» Assignment:
Exact copy required. Repeat the records, but keep the pictures out.

» Data entries:
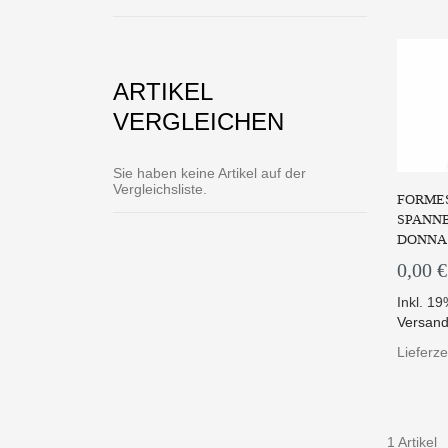
ARTIKEL
VERGLEICHEN
Sie haben keine Artikel auf der
Vergleichsliste.
FORMES
SPANNB
DONNA
0,00 €
Inkl. 1
Versand
Lieferze
1 Artikel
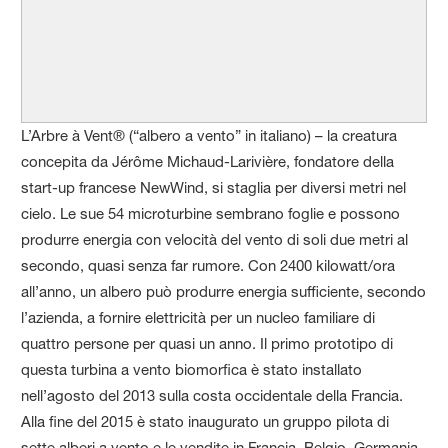
L’Arbre à Vent® (“albero a vento” in italiano) – la creatura
concepita da Jérôme Michaud-Larivière, fondatore della
start-up francese NewWind, si staglia per diversi metri nel
cielo. Le sue 54 microturbine sembrano foglie e possono
produrre energia con velocità del vento di soli due metri al
secondo, quasi senza far rumore. Con 2400 kilowatt/ora
all’anno, un albero può produrre energia sufficiente, secondo
l’azienda, a fornire elettricità per un nucleo familiare di
quattro persone per quasi un anno. Il primo prototipo di
questa turbina a vento biomorfica è stato installato
nell’agosto del 2013 sulla costa occidentale della Francia.
Alla fine del 2015 è stato inaugurato un gruppo pilota di
sette alberi a vento e le vendite in Francia, Belgio, Germania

» Answer space:
ARTIKEL
VERGLEICHEN
Sie haben keine Artikel auf der
Vergleichsliste.
FORMES
SPANNB
DONNA
0,00 €
Inkl. 1
Versand
Lieferze
1 Artikel
L’Arbre à Vent® (“albero a vento” in italiano) – la creatura
concepita da Jérôme Michaud-Larivière, fondatore della
start-up francese NewWind, si staglia per diversi metri nel
cielo. Le sue 54 microturbine sembrano foglie e possono
produrre energia con velocità del vento di soli due metri al
secondo, quasi senza far rumore. Con 2400 kilowatt/ora
all’anno, un albero può produrre energia sufficiente, secondo
l’azienda, a fornire elettricità per un nucleo familiare di
quattro persone per quasi un anno. Il primo prototipo di
questa turbina a vento biomorfica è stato installato
nell’agosto del 2013 sulla costa occidentale della Francia.
Alla fine del 2015 è stato inaugurato un gruppo pilota di
sette alberi a vento e le vendite in Francia, Belgio, Germania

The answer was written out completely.